[Start of Attachment]

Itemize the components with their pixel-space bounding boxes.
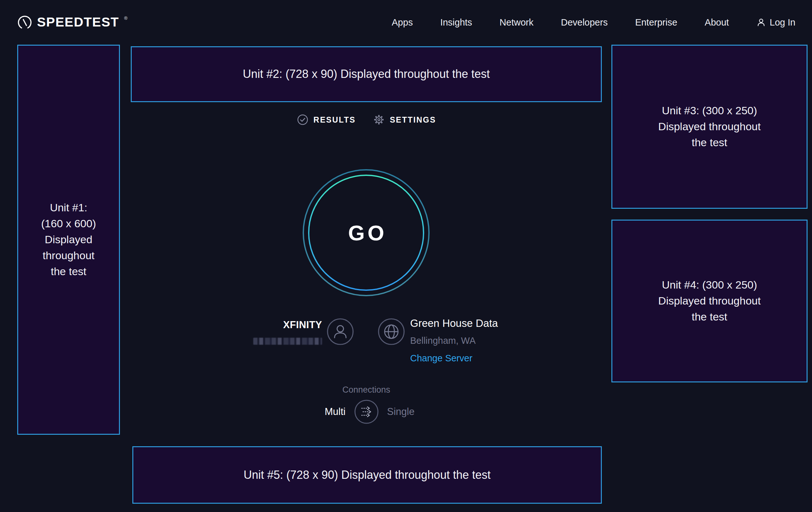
go-button-label: GO	[299, 166, 433, 300]
ad-unit-1-skyscraper: Unit #1: (160 x 600) Displayed throughou…	[17, 45, 120, 435]
nav-item-about[interactable]: About	[705, 17, 729, 28]
change-server-link[interactable]: Change Server	[410, 353, 498, 363]
logo-trademark: ®	[124, 16, 127, 21]
top-nav: SPEEDTEST ® Apps Insights Network Develo…	[0, 0, 812, 45]
connections-section: Connections Multi Single	[131, 385, 602, 424]
isp-ip-redacted	[253, 338, 322, 345]
nav-item-insights[interactable]: Insights	[440, 17, 472, 28]
view-tabs: RESULTS SETTINGS	[131, 114, 602, 126]
connections-label: Connections	[131, 385, 602, 395]
tab-results[interactable]: RESULTS	[297, 114, 356, 126]
nav-item-network[interactable]: Network	[499, 17, 533, 28]
nav-item-developers[interactable]: Developers	[561, 17, 608, 28]
ad-unit-label: Unit #3: (300 x 250) Displayed throughou…	[658, 103, 761, 151]
tab-settings[interactable]: SETTINGS	[373, 114, 436, 126]
user-icon	[756, 18, 766, 27]
logo-wordmark: SPEEDTEST	[37, 15, 119, 30]
ad-unit-2-leaderboard: Unit #2: (728 x 90) Displayed throughout…	[131, 46, 602, 102]
ad-unit-4-rectangle: Unit #4: (300 x 250) Displayed throughou…	[611, 220, 808, 382]
check-circle-icon	[297, 114, 309, 126]
tab-results-label: RESULTS	[314, 115, 356, 125]
gauge-icon	[17, 15, 32, 30]
ad-unit-label: Unit #2: (728 x 90) Displayed throughout…	[243, 66, 490, 83]
nav-item-enterprise[interactable]: Enterprise	[635, 17, 677, 28]
ad-unit-5-leaderboard: Unit #5: (728 x 90) Displayed throughout…	[133, 446, 602, 504]
isp-name: XFINITY	[283, 319, 322, 331]
speedtest-logo[interactable]: SPEEDTEST ®	[17, 15, 127, 30]
gear-icon	[373, 114, 385, 126]
connection-meta: XFINITY Green House Data Bellingham, WA …	[131, 316, 602, 377]
login-label: Log In	[770, 17, 795, 28]
ad-unit-label: Unit #4: (300 x 250) Displayed throughou…	[658, 277, 761, 325]
nav-links: Apps Insights Network Developers Enterpr…	[392, 17, 795, 28]
multi-connection-toggle-icon[interactable]	[354, 399, 379, 424]
globe-icon	[378, 318, 405, 345]
ad-unit-3-rectangle: Unit #3: (300 x 250) Displayed throughou…	[611, 45, 808, 209]
user-circle-icon	[326, 318, 354, 345]
server-info: Green House Data Bellingham, WA Change S…	[410, 317, 498, 363]
connections-option-single[interactable]: Single	[387, 406, 429, 417]
server-location: Bellingham, WA	[410, 335, 498, 346]
connections-toggle-row: Multi Single	[131, 399, 602, 424]
server-name: Green House Data	[410, 317, 498, 329]
go-button[interactable]: GO	[299, 166, 433, 300]
login-button[interactable]: Log In	[756, 17, 795, 28]
nav-item-apps[interactable]: Apps	[392, 17, 413, 28]
speedtest-page: SPEEDTEST ® Apps Insights Network Develo…	[0, 0, 812, 512]
tab-settings-label: SETTINGS	[390, 115, 436, 125]
ad-unit-label: Unit #1: (160 x 600) Displayed throughou…	[41, 200, 96, 279]
ad-unit-label: Unit #5: (728 x 90) Displayed throughout…	[244, 467, 491, 484]
connections-option-multi[interactable]: Multi	[304, 406, 346, 417]
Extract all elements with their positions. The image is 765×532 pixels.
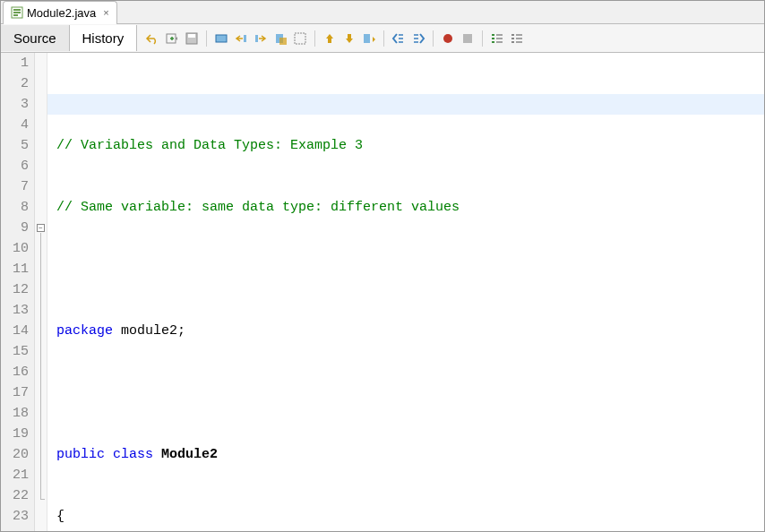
line-number: 23 xyxy=(1,506,29,527)
macro-record-icon[interactable] xyxy=(440,30,456,47)
comment-icon[interactable] xyxy=(489,30,505,47)
fold-line xyxy=(40,233,41,499)
save-icon[interactable] xyxy=(184,30,200,47)
back-icon[interactable] xyxy=(144,30,160,47)
toggle-bookmark-icon[interactable] xyxy=(361,30,377,47)
line-number: 21 xyxy=(1,465,29,485)
separator xyxy=(482,30,483,47)
line-number: 8 xyxy=(1,197,29,218)
forward-icon[interactable] xyxy=(164,30,180,47)
separator xyxy=(433,30,434,47)
toolbar-icons xyxy=(137,30,525,47)
line-number: 20 xyxy=(1,444,29,465)
svg-rect-9 xyxy=(255,35,258,42)
svg-rect-7 xyxy=(216,35,227,42)
line-number: 12 xyxy=(1,279,29,300)
file-tab-label: Module2.java xyxy=(27,6,96,20)
svg-rect-13 xyxy=(328,39,331,43)
svg-rect-2 xyxy=(13,12,21,13)
toolbar: Source History xyxy=(1,24,764,53)
svg-point-16 xyxy=(443,34,452,43)
svg-rect-12 xyxy=(295,33,305,44)
file-tab[interactable]: Module2.java × xyxy=(3,1,117,24)
svg-rect-3 xyxy=(13,14,18,16)
line-number: 3 xyxy=(1,94,29,115)
line-number: 2 xyxy=(1,73,29,94)
svg-rect-6 xyxy=(188,34,195,38)
fold-gutter: − xyxy=(35,53,47,532)
toggle-highlight-icon[interactable] xyxy=(292,30,308,47)
svg-rect-1 xyxy=(13,9,21,11)
line-number: 6 xyxy=(1,156,29,176)
separator xyxy=(383,30,384,47)
code-line xyxy=(56,259,764,279)
svg-rect-14 xyxy=(348,34,351,39)
macro-stop-icon[interactable] xyxy=(460,30,476,47)
java-file-icon xyxy=(11,6,23,19)
find-next-icon[interactable] xyxy=(253,30,269,47)
code-line: package module2; xyxy=(56,321,764,341)
line-number-gutter: 1234567891011121314151617181920212223 xyxy=(1,53,35,532)
line-number: 14 xyxy=(1,321,29,341)
uncomment-icon[interactable] xyxy=(509,30,525,47)
tab-source[interactable]: Source xyxy=(1,25,70,51)
code-line: // Same variable: same data type: differ… xyxy=(56,197,764,218)
code-line: public class Module2 xyxy=(56,444,764,465)
svg-rect-15 xyxy=(364,34,370,43)
fold-end xyxy=(40,499,45,500)
shift-right-icon[interactable] xyxy=(410,30,426,47)
prev-bookmark-icon[interactable] xyxy=(322,30,338,47)
find-prev-icon[interactable] xyxy=(233,30,249,47)
editor[interactable]: 1234567891011121314151617181920212223 − … xyxy=(1,53,764,532)
find-selection-icon[interactable] xyxy=(213,30,229,47)
line-number: 13 xyxy=(1,300,29,321)
code-line: // Variables and Data Types: Example 3 xyxy=(56,135,764,156)
line-number: 1 xyxy=(1,53,29,73)
tab-history[interactable]: History xyxy=(70,25,138,51)
line-number: 17 xyxy=(1,382,29,403)
svg-rect-17 xyxy=(463,34,472,43)
line-number: 10 xyxy=(1,238,29,259)
shift-left-icon[interactable] xyxy=(391,30,407,47)
svg-rect-8 xyxy=(244,35,246,42)
code-line: { xyxy=(56,506,764,527)
highlight-icon[interactable] xyxy=(272,30,288,47)
code-line xyxy=(56,382,764,403)
next-bookmark-icon[interactable] xyxy=(341,30,357,47)
separator xyxy=(314,30,315,47)
line-number: 19 xyxy=(1,424,29,444)
line-number: 9 xyxy=(1,218,29,238)
line-number: 7 xyxy=(1,176,29,197)
line-number: 15 xyxy=(1,341,29,362)
line-number: 18 xyxy=(1,403,29,424)
line-number: 5 xyxy=(1,135,29,156)
line-number: 16 xyxy=(1,362,29,382)
code-content[interactable]: // Variables and Data Types: Example 3 /… xyxy=(47,53,764,532)
line-number: 4 xyxy=(1,115,29,135)
line-number: 22 xyxy=(1,485,29,506)
fold-toggle-icon[interactable]: − xyxy=(37,224,45,232)
close-icon[interactable]: × xyxy=(103,7,108,18)
separator xyxy=(206,30,207,47)
file-tab-bar: Module2.java × xyxy=(1,1,764,24)
current-line-highlight xyxy=(47,94,764,115)
svg-rect-11 xyxy=(279,38,287,45)
line-number: 11 xyxy=(1,259,29,279)
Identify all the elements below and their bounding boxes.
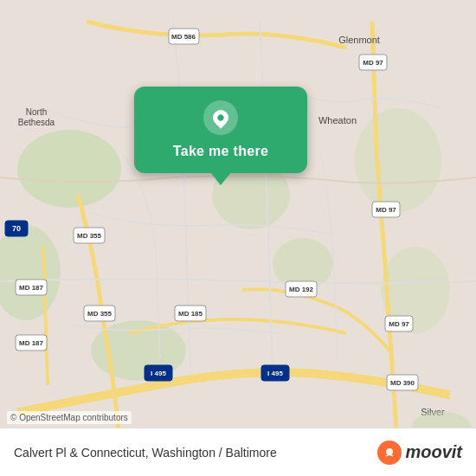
svg-text:Bethesda: Bethesda (18, 118, 55, 127)
svg-text:MD 97: MD 97 (363, 59, 383, 67)
bottom-bar: Calvert Pl & Connecticut, Washington / B… (0, 428, 476, 476)
map-background: MD 586 MD 97 MD 97 MD 97 MD 192 MD 355 M… (0, 0, 476, 476)
pin-icon (203, 100, 238, 135)
svg-text:North: North (26, 107, 47, 117)
svg-text:MD 187: MD 187 (19, 339, 44, 347)
svg-text:I 495: I 495 (267, 370, 283, 377)
map-pin (209, 106, 231, 128)
location-card: Take me there (134, 87, 307, 173)
svg-text:MD 185: MD 185 (178, 310, 203, 318)
svg-text:MD 586: MD 586 (171, 33, 196, 41)
moovit-icon (377, 441, 402, 465)
svg-text:MD 187: MD 187 (19, 284, 44, 292)
svg-text:MD 390: MD 390 (390, 379, 415, 387)
svg-point-1 (17, 130, 121, 208)
moovit-brand-text: moovit (405, 442, 462, 462)
svg-text:MD 192: MD 192 (289, 286, 314, 293)
location-label: Calvert Pl & Connecticut, Washington / B… (14, 446, 377, 460)
moovit-logo: moovit (377, 441, 462, 465)
map-attribution: © OpenStreetMap contributors (7, 411, 132, 424)
svg-text:Glenmont: Glenmont (338, 35, 380, 45)
svg-text:MD 355: MD 355 (87, 310, 113, 318)
svg-text:MD 355: MD 355 (77, 232, 102, 240)
svg-text:Wheaton: Wheaton (318, 115, 357, 125)
attribution-text: © OpenStreetMap contributors (10, 413, 128, 422)
svg-text:70: 70 (12, 224, 21, 233)
map-container: MD 586 MD 97 MD 97 MD 97 MD 192 MD 355 M… (0, 0, 476, 476)
svg-text:I 495: I 495 (151, 370, 166, 377)
svg-text:MD 97: MD 97 (389, 320, 409, 328)
svg-point-6 (355, 108, 441, 212)
svg-text:MD 97: MD 97 (376, 206, 396, 214)
take-me-there-button[interactable]: Take me there (173, 144, 268, 159)
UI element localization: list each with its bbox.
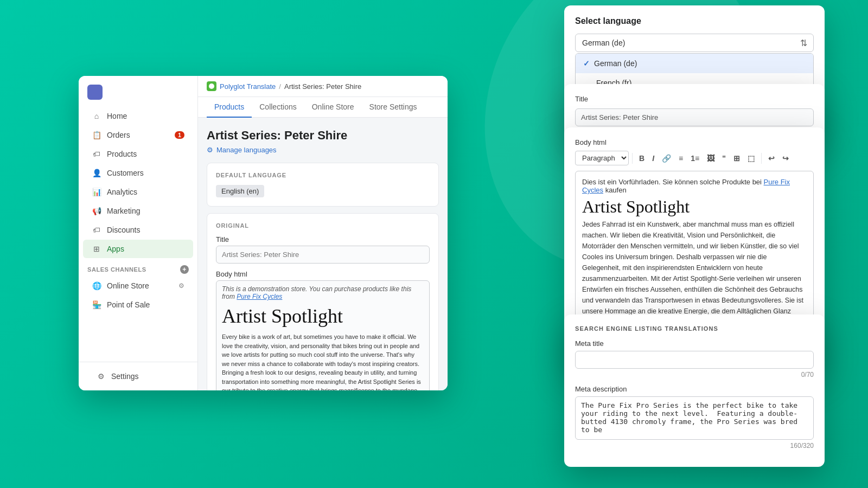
german-body-text: Jedes Fahrrad ist ein Kunstwerk, aber ma… (582, 219, 807, 328)
panel-title: Select language (575, 16, 814, 26)
original-card: ORIGINAL Title Body html This is a demon… (207, 213, 439, 390)
sidebar-item-label: Orders (107, 131, 130, 139)
sidebar-item-customers[interactable]: 👤 Customers (83, 164, 193, 182)
sidebar-item-label: Discounts (107, 226, 140, 234)
check-icon: ✓ (583, 59, 590, 68)
default-lang-section-title: Default language (216, 172, 430, 178)
redo-button[interactable]: ↪ (779, 152, 792, 165)
bold-button[interactable]: B (636, 152, 648, 165)
intro-suffix: kaufen (605, 186, 627, 194)
meta-description-char-count: 160/320 (575, 442, 814, 450)
demo-text: This is a demonstration store. You can p… (222, 285, 424, 300)
original-section-title: ORIGINAL (216, 222, 430, 229)
analytics-icon: 📊 (92, 187, 101, 197)
meta-title-char-count: 0/70 (575, 371, 814, 378)
sidebar-item-pos[interactable]: 🏪 Point of Sale (83, 296, 193, 314)
meta-title-input[interactable] (575, 351, 814, 369)
undo-button[interactable]: ↩ (765, 152, 778, 165)
default-language-card: Default language English (en) (207, 163, 439, 207)
dropdown-label: German (de) (594, 59, 637, 68)
image-button[interactable]: 🖼 (704, 152, 718, 165)
sidebar-item-label: Analytics (107, 188, 137, 196)
shopify-logo-icon (87, 85, 103, 100)
rich-text-editor[interactable]: Dies ist ein Vorführladen. Sie können so… (575, 171, 814, 335)
breadcrumb-separator: / (279, 82, 281, 91)
artist-spotlight-cursive: Artist Spotlight (222, 305, 424, 328)
demo-link[interactable]: Pure Fix Cycles (237, 293, 282, 300)
meta-title-label: Meta title (575, 339, 814, 348)
page-title: Artist Series: Peter Shire (207, 129, 439, 143)
ordered-list-button[interactable]: 1≡ (687, 152, 703, 165)
sales-channels-section: SALES CHANNELS + (79, 259, 197, 276)
sidebar-item-discounts[interactable]: 🏷 Discounts (83, 221, 193, 239)
language-select[interactable]: German (de) French (fr) Dutch (nl) (575, 34, 814, 52)
products-icon: 🏷 (92, 149, 101, 159)
sidebar-footer: ⚙ Settings (79, 362, 197, 390)
app-window: ⌂ Home 📋 Orders 1 🏷 Products 👤 Customers… (79, 76, 448, 390)
link-button[interactable]: 🔗 (659, 152, 674, 165)
dropdown-item-german[interactable]: ✓ German (de) (576, 54, 813, 73)
page-content: Artist Series: Peter Shire ⚙ Manage lang… (198, 118, 448, 390)
title-field-label: Title (575, 95, 814, 103)
discounts-icon: 🏷 (92, 225, 101, 235)
sidebar-item-apps[interactable]: ⊞ Apps (83, 240, 193, 258)
sidebar-item-label: Point of Sale (107, 300, 150, 309)
sidebar-item-marketing[interactable]: 📢 Marketing (83, 202, 193, 220)
title-translation-input[interactable] (575, 108, 814, 126)
svg-point-0 (209, 84, 214, 89)
home-icon: ⌂ (92, 111, 101, 121)
language-select-wrapper: German (de) French (fr) Dutch (nl) ⇅ (575, 34, 814, 52)
sidebar-item-label: Products (107, 150, 137, 158)
polyglot-icon (207, 81, 216, 91)
sidebar-item-analytics[interactable]: 📊 Analytics (83, 183, 193, 201)
tab-bar: Products Collections Online Store Store … (198, 97, 448, 118)
title-input[interactable] (216, 246, 430, 264)
table-button[interactable]: ⊞ (730, 152, 743, 165)
sidebar-item-label: Online Store (107, 281, 149, 290)
tab-online-store[interactable]: Online Store (304, 97, 362, 118)
apps-icon: ⊞ (92, 244, 101, 254)
body-html-area: This is a demonstration store. You can p… (216, 280, 430, 390)
sales-channels-title: SALES CHANNELS (87, 266, 146, 273)
title-label: Title (216, 235, 430, 243)
meta-description-label: Meta description (575, 385, 814, 393)
settings-label: Settings (111, 372, 139, 381)
manage-languages-button[interactable]: ⚙ Manage languages (207, 146, 439, 154)
tab-collections[interactable]: Collections (252, 97, 304, 118)
tab-products[interactable]: Products (207, 97, 252, 118)
customers-icon: 👤 (92, 168, 101, 178)
sidebar-item-label: Marketing (107, 207, 140, 215)
editor-toolbar: Paragraph B I 🔗 ≡ 1≡ 🖼 " ⊞ ⬚ ↩ ↪ (575, 151, 814, 165)
italic-button[interactable]: I (649, 152, 658, 165)
seo-panel: SEARCH ENGINE LISTING TRANSLATIONS Meta … (564, 314, 825, 467)
intro-text: Dies ist ein Vorführladen. Sie können so… (582, 178, 807, 194)
online-store-settings-icon[interactable]: ⚙ (178, 282, 184, 290)
unordered-list-button[interactable]: ≡ (675, 152, 686, 165)
breadcrumb-app[interactable]: Polyglot Translate (220, 82, 276, 91)
sidebar-item-online-store[interactable]: 🌐 Online Store ⚙ (83, 277, 193, 295)
body-html-field-label: Body html (575, 138, 814, 146)
breadcrumb-current: Artist Series: Peter Shire (284, 82, 361, 91)
quote-button[interactable]: " (719, 152, 729, 165)
meta-description-textarea[interactable]: The Pure Fix Pro Series is the perfect b… (575, 396, 814, 440)
paragraph-style-select[interactable]: Paragraph (575, 151, 629, 165)
sidebar-item-products[interactable]: 🏷 Products (83, 145, 193, 163)
breadcrumb-bar: Polyglot Translate / Artist Series: Pete… (198, 76, 448, 97)
artist-spotlight-cursive-translated: Artist Spotlight (582, 196, 807, 217)
sidebar-item-label: Apps (107, 245, 124, 253)
toolbar-divider (632, 153, 633, 164)
settings-icon: ⚙ (96, 371, 106, 381)
main-content: Polyglot Translate / Artist Series: Pete… (198, 76, 448, 390)
intro-content: Dies ist ein Vorführladen. Sie können so… (582, 178, 764, 186)
sidebar-item-home[interactable]: ⌂ Home (83, 107, 193, 125)
online-store-icon: 🌐 (92, 281, 101, 291)
sidebar: ⌂ Home 📋 Orders 1 🏷 Products 👤 Customers… (79, 76, 198, 390)
embed-button[interactable]: ⬚ (744, 152, 758, 165)
toolbar-divider-2 (761, 153, 762, 164)
sidebar-item-label: Customers (107, 169, 144, 177)
sidebar-item-settings[interactable]: ⚙ Settings (87, 367, 189, 386)
sidebar-item-orders[interactable]: 📋 Orders 1 (83, 126, 193, 144)
orders-icon: 📋 (92, 130, 101, 140)
tab-store-settings[interactable]: Store Settings (362, 97, 425, 118)
add-sales-channel-button[interactable]: + (180, 265, 189, 274)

[End of Attachment]

_Work item_. Which lines in the listing hold the word "contributors"? Copy them out.

_Response box_.
map-attribution: © OpenStreetMap contributors (7, 411, 132, 424)
attribution-text: © OpenStreetMap contributors (10, 413, 128, 422)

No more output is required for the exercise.